**YOUR OBJECTIVE**
Each line of the records below that includes "website" adds one to the count; state the final count by itself.

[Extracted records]
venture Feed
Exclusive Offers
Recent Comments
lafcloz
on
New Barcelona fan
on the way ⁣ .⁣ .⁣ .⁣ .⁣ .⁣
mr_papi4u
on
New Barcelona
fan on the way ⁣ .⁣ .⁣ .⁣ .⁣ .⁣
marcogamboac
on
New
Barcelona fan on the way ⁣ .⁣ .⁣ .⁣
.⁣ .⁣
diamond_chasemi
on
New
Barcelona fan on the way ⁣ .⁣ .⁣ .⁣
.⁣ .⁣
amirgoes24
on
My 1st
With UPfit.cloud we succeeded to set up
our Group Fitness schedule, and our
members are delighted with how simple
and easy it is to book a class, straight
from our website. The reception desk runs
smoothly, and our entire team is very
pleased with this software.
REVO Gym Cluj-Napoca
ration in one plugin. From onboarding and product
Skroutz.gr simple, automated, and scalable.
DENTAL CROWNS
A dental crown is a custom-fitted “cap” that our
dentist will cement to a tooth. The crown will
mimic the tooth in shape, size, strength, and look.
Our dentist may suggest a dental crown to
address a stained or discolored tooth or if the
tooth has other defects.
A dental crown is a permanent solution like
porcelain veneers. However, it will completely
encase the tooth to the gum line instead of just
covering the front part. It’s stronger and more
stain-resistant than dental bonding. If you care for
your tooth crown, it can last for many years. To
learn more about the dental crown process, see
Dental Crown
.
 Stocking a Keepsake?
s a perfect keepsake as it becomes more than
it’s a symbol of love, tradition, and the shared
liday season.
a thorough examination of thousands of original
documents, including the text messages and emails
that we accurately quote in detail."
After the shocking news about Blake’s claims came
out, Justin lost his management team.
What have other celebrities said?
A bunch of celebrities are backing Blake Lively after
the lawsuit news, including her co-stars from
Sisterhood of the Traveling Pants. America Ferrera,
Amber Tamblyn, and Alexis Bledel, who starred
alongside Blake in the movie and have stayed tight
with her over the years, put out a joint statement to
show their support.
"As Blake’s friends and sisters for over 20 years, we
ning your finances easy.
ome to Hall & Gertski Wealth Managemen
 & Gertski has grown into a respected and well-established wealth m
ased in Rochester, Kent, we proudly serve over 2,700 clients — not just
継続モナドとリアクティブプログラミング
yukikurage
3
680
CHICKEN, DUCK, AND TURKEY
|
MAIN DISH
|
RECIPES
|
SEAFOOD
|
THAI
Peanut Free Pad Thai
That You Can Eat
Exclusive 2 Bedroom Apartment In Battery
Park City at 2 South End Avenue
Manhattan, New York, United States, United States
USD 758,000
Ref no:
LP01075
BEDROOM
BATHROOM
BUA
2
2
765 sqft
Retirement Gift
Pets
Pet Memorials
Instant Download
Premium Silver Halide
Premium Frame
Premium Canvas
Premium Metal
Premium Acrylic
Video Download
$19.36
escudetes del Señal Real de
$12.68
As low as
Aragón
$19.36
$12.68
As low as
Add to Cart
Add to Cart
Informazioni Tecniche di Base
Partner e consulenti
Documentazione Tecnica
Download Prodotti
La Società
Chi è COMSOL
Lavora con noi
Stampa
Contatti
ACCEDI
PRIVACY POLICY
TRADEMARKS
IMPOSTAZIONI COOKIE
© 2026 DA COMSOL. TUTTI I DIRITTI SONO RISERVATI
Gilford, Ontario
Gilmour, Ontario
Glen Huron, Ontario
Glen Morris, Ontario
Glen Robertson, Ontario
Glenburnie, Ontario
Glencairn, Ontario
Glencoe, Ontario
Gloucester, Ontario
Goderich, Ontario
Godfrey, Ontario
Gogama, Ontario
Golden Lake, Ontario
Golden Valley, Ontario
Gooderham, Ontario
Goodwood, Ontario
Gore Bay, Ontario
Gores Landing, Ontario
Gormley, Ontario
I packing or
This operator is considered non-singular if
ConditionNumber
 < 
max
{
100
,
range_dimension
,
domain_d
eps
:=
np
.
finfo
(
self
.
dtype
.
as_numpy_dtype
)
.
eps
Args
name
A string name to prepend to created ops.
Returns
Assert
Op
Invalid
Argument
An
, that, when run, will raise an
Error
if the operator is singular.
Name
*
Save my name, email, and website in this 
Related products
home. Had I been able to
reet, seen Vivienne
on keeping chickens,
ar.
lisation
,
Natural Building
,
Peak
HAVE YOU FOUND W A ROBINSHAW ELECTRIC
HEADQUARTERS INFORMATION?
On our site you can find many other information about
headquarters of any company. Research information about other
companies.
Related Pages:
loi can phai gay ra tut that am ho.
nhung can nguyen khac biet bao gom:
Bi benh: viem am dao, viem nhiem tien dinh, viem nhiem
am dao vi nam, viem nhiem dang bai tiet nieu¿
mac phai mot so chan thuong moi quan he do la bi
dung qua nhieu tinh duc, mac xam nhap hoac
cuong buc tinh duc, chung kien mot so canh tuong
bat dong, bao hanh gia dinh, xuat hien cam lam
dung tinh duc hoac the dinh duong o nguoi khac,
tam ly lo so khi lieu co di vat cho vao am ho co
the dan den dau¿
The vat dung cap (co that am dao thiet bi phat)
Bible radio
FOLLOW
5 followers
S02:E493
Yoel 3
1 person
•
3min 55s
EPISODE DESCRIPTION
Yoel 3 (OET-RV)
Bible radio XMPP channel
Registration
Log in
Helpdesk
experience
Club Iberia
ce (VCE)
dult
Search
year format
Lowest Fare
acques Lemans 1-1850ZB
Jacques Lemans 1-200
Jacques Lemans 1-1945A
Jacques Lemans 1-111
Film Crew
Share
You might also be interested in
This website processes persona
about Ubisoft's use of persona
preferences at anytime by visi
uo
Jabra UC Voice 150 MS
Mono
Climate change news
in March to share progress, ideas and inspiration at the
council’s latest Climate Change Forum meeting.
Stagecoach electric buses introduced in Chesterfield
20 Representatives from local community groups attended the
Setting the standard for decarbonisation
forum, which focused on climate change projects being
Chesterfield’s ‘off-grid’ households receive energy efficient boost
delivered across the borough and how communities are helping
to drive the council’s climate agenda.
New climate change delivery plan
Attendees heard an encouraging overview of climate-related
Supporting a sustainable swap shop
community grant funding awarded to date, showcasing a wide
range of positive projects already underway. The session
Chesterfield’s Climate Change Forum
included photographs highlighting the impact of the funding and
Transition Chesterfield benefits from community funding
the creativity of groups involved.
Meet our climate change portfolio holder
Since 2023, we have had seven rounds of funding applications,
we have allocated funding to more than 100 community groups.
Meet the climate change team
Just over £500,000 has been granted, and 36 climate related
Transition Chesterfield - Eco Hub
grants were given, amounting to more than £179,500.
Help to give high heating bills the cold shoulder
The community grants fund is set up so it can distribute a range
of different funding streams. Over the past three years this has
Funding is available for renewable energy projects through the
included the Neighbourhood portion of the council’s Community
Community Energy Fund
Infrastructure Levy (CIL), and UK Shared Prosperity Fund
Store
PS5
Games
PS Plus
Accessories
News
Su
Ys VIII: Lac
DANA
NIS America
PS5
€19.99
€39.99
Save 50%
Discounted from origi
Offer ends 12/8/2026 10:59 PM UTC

**RESPONSE TO THE TASK**
3